Congenital nevi with uniform surface characteristics and light pigmentation have little chance of degenerating into melanoma.
Congenital nevus with speckled surface showing uniform, darkly pigmented papules on a lightly pigmented background.
Congenital nevi may have a papular surface that mimics cobblestones. Hyperpigmented brown papules are uniformly distributed over the surface.
DESCRIPTION
Benign growths composed of melanocyte-derived nevus cells, present at birth or appearing by age 2 years. Considered a type of birthmark. Many variants.
HISTORY
• Any melanocytic nevus present at birth or appearing during infancy is considered a congenital melanocytic nevus.
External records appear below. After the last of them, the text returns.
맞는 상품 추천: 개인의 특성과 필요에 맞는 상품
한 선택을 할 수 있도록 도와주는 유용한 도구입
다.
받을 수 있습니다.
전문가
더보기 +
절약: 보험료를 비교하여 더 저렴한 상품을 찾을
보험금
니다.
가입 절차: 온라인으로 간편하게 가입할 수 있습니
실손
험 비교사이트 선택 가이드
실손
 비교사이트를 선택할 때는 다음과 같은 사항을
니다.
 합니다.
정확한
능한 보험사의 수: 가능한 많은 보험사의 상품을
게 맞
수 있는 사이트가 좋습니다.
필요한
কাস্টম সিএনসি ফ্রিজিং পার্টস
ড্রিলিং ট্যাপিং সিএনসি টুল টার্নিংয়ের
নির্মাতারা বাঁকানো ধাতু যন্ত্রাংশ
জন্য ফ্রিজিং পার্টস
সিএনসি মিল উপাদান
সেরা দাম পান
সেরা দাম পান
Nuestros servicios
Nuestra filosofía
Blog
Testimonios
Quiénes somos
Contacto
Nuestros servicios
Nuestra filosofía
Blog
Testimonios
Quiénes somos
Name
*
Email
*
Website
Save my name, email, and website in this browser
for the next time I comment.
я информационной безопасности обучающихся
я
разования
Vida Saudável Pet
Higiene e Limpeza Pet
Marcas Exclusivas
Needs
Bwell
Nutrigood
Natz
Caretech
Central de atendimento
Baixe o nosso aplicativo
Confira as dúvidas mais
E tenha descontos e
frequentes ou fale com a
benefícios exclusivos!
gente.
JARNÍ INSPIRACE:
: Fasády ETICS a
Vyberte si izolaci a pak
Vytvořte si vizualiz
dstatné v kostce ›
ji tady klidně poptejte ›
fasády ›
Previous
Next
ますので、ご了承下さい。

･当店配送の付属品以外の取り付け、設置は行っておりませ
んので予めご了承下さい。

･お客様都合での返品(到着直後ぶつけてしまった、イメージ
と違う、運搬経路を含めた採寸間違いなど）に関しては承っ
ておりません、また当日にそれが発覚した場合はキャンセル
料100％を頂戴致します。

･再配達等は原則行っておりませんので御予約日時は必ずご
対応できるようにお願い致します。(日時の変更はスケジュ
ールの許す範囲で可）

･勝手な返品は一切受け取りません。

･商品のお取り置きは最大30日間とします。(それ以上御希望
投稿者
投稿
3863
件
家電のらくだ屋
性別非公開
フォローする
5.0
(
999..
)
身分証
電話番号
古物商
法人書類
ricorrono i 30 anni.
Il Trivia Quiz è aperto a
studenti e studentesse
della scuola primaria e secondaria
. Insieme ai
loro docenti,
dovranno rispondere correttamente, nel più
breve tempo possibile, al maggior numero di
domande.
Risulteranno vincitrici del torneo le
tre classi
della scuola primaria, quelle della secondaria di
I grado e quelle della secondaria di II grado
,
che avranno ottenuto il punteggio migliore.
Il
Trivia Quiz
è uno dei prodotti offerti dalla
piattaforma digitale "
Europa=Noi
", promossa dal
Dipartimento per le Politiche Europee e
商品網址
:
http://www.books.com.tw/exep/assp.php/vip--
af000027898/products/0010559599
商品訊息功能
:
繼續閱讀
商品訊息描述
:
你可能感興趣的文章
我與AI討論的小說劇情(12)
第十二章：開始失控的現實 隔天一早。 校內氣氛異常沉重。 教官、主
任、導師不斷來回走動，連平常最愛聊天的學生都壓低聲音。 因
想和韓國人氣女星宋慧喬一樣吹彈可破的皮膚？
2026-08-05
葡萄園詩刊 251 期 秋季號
Roughly 1% of newborns have at least one. • Nevi may increase in size, become more heavily pigmented during puberty. • Usually asymptomatic but may be irritated by clothing, external trauma.
PHYSICAL FINDINGS
• Usually brown, raised, with an irregular verrucous surface. Most have increased terminal hairs. Size varies greatly. Depending on their location, large lesions may be disfiguring. • Mongolian spots are poorly defined patches colored blue-black to gray, more commonly seen in the sacral region of newborns of darker skin. • Congenital nevi are usually compound nevi with nevus cells at the junction and in the dermis. Nevus cells may extend into fat, investing adnexal structures and blood vessels. • Mongolian spots are equivalent to blue nevi histologically, with pigmented spindle-shaped nevus cells deep in the dermis. • Most congenital melanocytic nevi are benign and follow the usual course of maturation. Nevi that deviate from this pattern are suspicious, and biopsy is warranted. Mongolian spots often fade in early childhood. • The risk of malignant degeneration occurring in congenital melanocytic nevi is controversial. There is general agreement that risk of malignant change is increased in congenital nevi with diameters greater than 20 cm. Lifetime risk is estimated at 5–8%. The risk of melanoma developing in smaller congenital nevi is uncertain but is likely increased in lesions larger than 2 cm. • Many dermatologists favor elective excision of congenital nevi when feasible, usually around the time of puberty. Careful histologic review is needed by a qualified dermatopathologist.
TREATMENT
• Assess all the patient’s nevi. • Educate patients and parents on how to perform self-examination of the skin; encourage them to do so on a regular basis. Combine the teaching of self-examination techniques with the screening skin examination. Review changes to watch for, including symptoms of itching and tenderness, with the patient. • Benign nevi are usually symmetric with well-defined borders, uniform in color. Congenital nevi should increase in size in proportion to the patient’s growth through adolescence. Pigmentation should remain uniform. • Photography helpful for following nevi. • Biopsy suspicious nevi. • Large congenital nevi may be disfiguring, depending on location. Plastic surgery referral should be considered for giant congenital nevi. Removal may require serial procedures with tissue expanders.